Tencent has introduced a new benchmark, ArtifactsBench, that aim to fix recent problems with testing creative AI models.
Ever asked an AI to create something like a simple webpage or a chart and acquired something that works however has a bad ser experience? The buttons is probably within the incorrect place, the colours might clash, or the animations feel clunky. It’s a common problem, and it highlights a big challenge within the world of AI development: how do you teach a machine to have good taste?
For a long term, we’ve been testing out AI models on their ability to write code this is functionally accurate. These tests could confirm the code would run, however they have been absolutely “unaware of the visual fidelity and interactive integrity that define modern user experiences.”

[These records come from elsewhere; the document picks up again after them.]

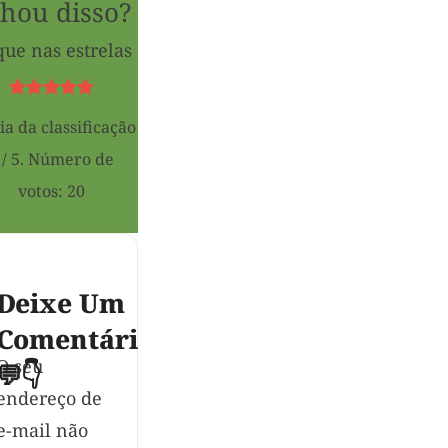
hou disso?
que nas estrelas
a da classificação
/ 5. Número de
votos:
20
O seu
endereço de
e-mail não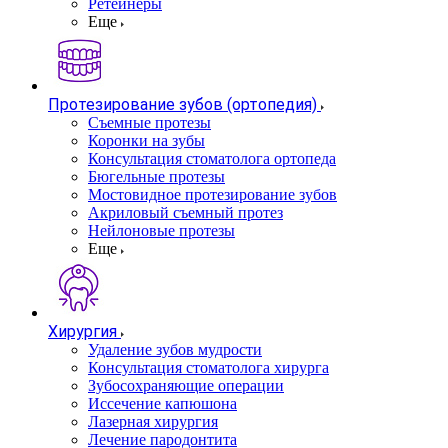
Ретейнеры
Еще
Протезирование зубов (ортопедия)
Съемные протезы
Коронки на зубы
Консультация стоматолога ортопеда
Бюгельные протезы
Мостовидное протезирование зубов
Акриловый съемный протез
Нейлоновые протезы
Еще
Хирургия
Удаление зубов мудрости
Консультация стоматолога хирурга
Зубосохраняющие операции
Иссечение капюшона
Лазерная хирургия
Лечение пародонтита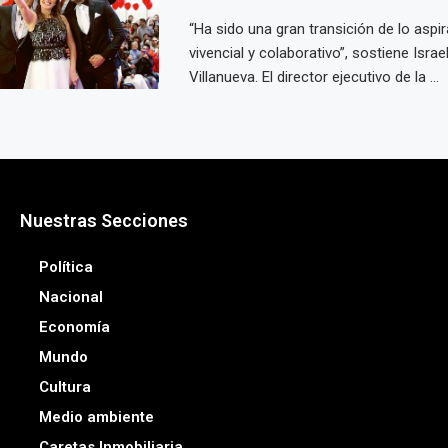
“Ha sido una gran transición de lo aspir
vivencial y colaborativo”, sostiene Israe
Villanueva. El director ejecutivo de la ...
Nuestras Secciones
Política
Nacional
Economía
Mundo
Cultura
Medio ambiente
Caretas Inmobiliaria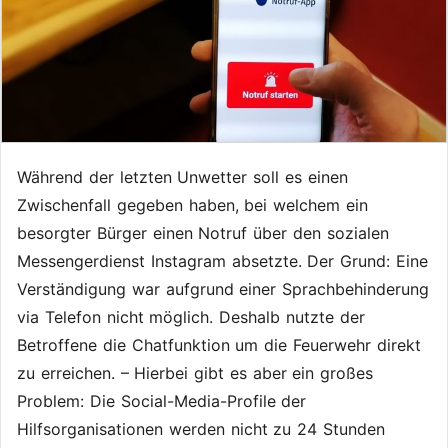
Während der letzten Unwetter soll es einen
Zwischenfall gegeben haben, bei welchem ein
besorgter Bürger einen Notruf über den sozialen
Messengerdienst Instagram absetzte. Der Grund: Eine
Verständigung war aufgrund einer Sprachbehinderung
via Telefon nicht möglich. Deshalb nutzte der
Betroffene die Chatfunktion um die Feuerwehr direkt
zu erreichen. – Hierbei gibt es aber ein großes
Problem: Die Social-Media-Profile der
Hilfsorganisationen werden nicht zu 24 Stunden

This is the exact problem ArtifactsBench has been designed to solve. It’s much less of a test and more of an automated art critic for AI-generated code
Getting it right, like a human would should
So, how does Tencent’s AI benchmark works? First, an AI is given a creative task from a catalogue of over 1,800 demanding situations, from building data visualizations and web apps to making interactive mini-games.
Once the AI generates the code, ArtifactsBench gets to work. It automatically builds and runs the code in a safe and sandboxed environment.
To see how the application behaves, it captures a series of screenshots over the time period. This permits it to check for things like animations, state changes after a button click on, and other dynamic user feedback.
Finally, it hands over all this proof – the original request, the AI’s code, and the screenshots – to a Multimodal LLM (MLLM), to act as a judge.
This MLLM choose isn’t just giving a vague opinion and instead uses a detailed, per task-checklist to score the result across ten exceptional metrics. Scoring consists functionality, user experience, and even aesthetic quality. This ensures the scoring is fair, consistent, and thorough.
The large question is, does this automated judge actually have goods taste? The result propose it does.
When the rankings from ArtifactsBench were compared to WebDev Arena, the gold-general platform in which real human vote at the exceptional AI creations, they matched up with a 94.4% consistency. This is a large jump from older automated benchmarks, which only controlled around 69.4% consistency.
On top of this, the framework’s judgments showed over 90% agreement with professional human developers.
Tencent evaluates the creativity of top AI models with its new benchmark
When Tencent put more than 30 of the world’s top AI models by their paces, the leaderboard was revealing. While top commercial models from Google (Gemini-2.5-Pro) and Anthropic (Claude 4.0-Sonnet) took the lead, the tests unearthed a fascinating insight.
You may assume that an AI specialized in writing code will be the best at those tasks. But the opposite was true. The research found that “the holistic capabilities of generalist models often surpass those of specialized ones.”
A general-motive model, Qwen-2.5-Instruct, actually beat its more specialized siblings, Qwen-2.5-coder (a code-particular model) and Qwen2.5-VL (a vision-specialized model).
The researchers believe this is because generating a great visual application isn’t just coding or visible understanding in isolation and demand a blend of skills.
“Robust reasoning, nuanced instruction following, and an implicit sense of design aesthetics,” the researchers highlight as example vital skills. These are the sorts of well-rounded, almost human-like abilities that the best generalist models are starting to grow.
Tencent hopes its ArtifactsBench benchmark can reliably evaluate those qualities and thus measure future progress in the ability for AI to create things that aren’t just purposeful but what users actually want to use.